### PROBLEM
Locate each line with the string "relevance" in the listing below and copy it.
Segment Start: RECORDS FOR THE EXERCISE
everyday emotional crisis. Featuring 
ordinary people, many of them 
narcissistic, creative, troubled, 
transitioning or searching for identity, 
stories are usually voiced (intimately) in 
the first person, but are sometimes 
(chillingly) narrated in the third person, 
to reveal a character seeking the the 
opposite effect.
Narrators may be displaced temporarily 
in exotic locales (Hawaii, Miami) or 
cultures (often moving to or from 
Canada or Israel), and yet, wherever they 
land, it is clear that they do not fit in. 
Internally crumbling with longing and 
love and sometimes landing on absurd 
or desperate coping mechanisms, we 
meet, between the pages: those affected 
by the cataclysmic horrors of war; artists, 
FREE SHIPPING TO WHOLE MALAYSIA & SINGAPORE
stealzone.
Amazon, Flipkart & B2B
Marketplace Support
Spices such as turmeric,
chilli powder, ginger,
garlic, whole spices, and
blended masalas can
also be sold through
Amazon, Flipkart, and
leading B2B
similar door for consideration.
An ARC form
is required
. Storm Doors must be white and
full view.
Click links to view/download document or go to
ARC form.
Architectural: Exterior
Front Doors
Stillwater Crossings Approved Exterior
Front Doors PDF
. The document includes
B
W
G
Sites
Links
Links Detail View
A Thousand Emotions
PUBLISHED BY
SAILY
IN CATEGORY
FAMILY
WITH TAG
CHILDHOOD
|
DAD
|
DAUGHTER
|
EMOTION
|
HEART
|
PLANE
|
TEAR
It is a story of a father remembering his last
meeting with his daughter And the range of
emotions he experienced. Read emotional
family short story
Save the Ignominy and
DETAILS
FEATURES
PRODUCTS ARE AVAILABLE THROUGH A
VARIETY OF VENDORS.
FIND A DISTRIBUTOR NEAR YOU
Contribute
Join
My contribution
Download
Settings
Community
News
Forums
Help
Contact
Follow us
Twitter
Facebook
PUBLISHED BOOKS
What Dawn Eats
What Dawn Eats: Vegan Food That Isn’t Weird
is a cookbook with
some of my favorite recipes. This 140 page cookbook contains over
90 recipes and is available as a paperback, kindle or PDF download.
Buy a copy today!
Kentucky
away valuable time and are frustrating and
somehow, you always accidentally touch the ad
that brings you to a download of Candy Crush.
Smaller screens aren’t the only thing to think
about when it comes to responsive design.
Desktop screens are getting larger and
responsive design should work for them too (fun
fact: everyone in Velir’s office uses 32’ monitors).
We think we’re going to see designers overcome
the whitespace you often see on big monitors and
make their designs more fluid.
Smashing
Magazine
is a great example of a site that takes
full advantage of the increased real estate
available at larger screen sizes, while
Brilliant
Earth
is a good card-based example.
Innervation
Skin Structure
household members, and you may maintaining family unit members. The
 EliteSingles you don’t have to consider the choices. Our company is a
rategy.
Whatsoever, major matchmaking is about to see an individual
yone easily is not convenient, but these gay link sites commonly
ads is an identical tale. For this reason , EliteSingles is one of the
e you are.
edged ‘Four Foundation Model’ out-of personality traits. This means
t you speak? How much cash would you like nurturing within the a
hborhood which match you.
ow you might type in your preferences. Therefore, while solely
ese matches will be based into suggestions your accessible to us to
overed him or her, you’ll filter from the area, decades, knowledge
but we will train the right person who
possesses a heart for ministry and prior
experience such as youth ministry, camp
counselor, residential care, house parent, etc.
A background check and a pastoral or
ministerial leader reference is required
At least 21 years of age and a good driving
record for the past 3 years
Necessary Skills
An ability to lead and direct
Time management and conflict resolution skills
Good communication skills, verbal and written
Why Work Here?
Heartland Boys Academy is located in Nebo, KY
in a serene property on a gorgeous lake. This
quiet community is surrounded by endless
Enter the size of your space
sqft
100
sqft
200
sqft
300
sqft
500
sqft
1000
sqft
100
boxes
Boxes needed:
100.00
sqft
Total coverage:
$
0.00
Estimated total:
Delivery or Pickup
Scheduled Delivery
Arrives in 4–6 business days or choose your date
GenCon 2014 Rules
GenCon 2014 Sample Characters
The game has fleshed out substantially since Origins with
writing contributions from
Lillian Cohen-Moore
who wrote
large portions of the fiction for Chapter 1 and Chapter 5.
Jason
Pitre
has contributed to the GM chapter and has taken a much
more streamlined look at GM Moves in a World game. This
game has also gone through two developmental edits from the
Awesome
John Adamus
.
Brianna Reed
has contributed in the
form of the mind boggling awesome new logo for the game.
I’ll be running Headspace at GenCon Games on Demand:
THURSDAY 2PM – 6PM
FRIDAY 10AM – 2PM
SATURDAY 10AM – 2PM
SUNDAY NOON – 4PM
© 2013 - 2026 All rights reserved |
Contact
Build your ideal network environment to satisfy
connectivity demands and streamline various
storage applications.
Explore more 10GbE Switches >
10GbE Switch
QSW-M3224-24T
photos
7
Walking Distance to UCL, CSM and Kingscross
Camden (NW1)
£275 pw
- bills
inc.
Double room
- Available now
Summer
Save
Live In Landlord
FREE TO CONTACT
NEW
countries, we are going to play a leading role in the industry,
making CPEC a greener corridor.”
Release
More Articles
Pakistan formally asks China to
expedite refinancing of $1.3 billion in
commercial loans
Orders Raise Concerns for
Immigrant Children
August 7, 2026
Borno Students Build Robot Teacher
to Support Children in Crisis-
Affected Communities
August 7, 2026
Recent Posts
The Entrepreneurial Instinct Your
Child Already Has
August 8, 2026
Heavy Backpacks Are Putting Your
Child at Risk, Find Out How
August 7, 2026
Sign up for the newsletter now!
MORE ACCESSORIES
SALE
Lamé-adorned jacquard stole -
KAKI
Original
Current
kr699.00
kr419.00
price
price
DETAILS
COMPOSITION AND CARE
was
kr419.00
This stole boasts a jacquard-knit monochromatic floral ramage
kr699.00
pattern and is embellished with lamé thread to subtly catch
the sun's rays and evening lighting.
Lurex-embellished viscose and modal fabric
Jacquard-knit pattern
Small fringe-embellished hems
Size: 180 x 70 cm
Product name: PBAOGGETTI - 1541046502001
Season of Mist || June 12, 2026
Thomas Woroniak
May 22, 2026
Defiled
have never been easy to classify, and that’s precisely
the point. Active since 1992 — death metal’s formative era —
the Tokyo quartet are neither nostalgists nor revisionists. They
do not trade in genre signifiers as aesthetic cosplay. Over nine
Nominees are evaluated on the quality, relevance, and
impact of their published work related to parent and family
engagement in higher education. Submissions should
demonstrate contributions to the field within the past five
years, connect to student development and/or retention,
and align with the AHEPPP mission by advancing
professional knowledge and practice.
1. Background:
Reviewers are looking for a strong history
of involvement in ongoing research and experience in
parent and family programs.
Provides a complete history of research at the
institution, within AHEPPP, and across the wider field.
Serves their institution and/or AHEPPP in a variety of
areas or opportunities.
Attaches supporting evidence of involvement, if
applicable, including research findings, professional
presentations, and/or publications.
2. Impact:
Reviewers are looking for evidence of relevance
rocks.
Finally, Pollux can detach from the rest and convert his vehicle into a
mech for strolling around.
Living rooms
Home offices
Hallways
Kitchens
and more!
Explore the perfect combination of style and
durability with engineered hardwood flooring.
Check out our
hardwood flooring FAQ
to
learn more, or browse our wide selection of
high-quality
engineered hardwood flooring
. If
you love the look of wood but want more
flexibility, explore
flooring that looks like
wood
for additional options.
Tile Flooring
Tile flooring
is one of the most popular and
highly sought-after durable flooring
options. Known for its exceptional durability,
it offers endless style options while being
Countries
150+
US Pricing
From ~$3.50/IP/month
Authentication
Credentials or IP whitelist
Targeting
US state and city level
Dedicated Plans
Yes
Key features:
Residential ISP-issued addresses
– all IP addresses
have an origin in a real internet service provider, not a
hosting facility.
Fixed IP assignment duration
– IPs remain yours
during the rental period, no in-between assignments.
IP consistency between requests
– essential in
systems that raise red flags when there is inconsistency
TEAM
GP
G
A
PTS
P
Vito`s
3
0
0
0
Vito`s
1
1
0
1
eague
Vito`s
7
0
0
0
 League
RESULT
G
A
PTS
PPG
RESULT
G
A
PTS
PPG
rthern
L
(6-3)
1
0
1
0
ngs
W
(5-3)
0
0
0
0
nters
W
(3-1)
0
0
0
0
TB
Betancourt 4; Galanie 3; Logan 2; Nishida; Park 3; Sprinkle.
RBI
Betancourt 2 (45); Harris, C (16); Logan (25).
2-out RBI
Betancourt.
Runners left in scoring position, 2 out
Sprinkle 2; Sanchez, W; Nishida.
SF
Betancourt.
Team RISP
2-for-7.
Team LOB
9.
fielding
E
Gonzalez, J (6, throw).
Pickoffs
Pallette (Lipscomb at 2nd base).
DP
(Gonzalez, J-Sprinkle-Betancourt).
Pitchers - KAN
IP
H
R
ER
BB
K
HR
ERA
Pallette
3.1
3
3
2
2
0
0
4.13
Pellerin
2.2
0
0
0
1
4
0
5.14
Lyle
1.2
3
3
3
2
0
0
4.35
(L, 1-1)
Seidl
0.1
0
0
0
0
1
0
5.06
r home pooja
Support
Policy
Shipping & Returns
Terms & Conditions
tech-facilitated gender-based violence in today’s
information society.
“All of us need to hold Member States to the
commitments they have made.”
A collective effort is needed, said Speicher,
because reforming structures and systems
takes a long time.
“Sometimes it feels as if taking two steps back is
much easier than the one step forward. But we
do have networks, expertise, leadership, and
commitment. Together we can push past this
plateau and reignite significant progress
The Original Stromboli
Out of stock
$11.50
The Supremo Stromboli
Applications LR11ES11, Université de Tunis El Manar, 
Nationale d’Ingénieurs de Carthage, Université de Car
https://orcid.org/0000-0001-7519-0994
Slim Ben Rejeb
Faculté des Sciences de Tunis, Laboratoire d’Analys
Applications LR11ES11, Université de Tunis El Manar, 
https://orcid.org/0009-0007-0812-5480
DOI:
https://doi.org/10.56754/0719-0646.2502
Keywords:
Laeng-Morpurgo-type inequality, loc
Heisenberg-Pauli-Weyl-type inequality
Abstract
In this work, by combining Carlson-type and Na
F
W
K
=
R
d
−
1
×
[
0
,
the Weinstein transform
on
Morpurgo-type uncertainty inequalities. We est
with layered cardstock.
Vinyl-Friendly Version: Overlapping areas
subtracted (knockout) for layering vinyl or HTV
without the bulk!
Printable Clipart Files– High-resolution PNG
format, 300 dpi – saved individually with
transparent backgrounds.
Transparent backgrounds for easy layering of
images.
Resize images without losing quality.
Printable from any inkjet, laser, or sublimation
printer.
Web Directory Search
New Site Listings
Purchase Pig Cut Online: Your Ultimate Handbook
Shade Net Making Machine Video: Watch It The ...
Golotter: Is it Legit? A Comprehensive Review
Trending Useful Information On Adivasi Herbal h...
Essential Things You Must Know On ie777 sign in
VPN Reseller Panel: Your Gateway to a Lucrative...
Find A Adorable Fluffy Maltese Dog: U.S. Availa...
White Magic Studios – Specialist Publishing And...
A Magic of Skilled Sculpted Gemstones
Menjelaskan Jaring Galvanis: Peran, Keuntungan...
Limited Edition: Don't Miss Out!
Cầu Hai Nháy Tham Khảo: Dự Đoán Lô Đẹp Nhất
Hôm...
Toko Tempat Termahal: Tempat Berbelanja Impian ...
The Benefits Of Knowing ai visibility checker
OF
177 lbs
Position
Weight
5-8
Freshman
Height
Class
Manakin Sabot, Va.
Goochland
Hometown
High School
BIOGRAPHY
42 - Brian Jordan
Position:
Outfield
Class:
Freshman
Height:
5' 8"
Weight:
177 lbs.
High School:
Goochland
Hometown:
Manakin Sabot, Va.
Segment End: RECORDS FOR THE EXERCISE
### ANSWER SECTION
Nominees are evaluated on the quality, relevance, and
Reviewers are looking for evidence of relevance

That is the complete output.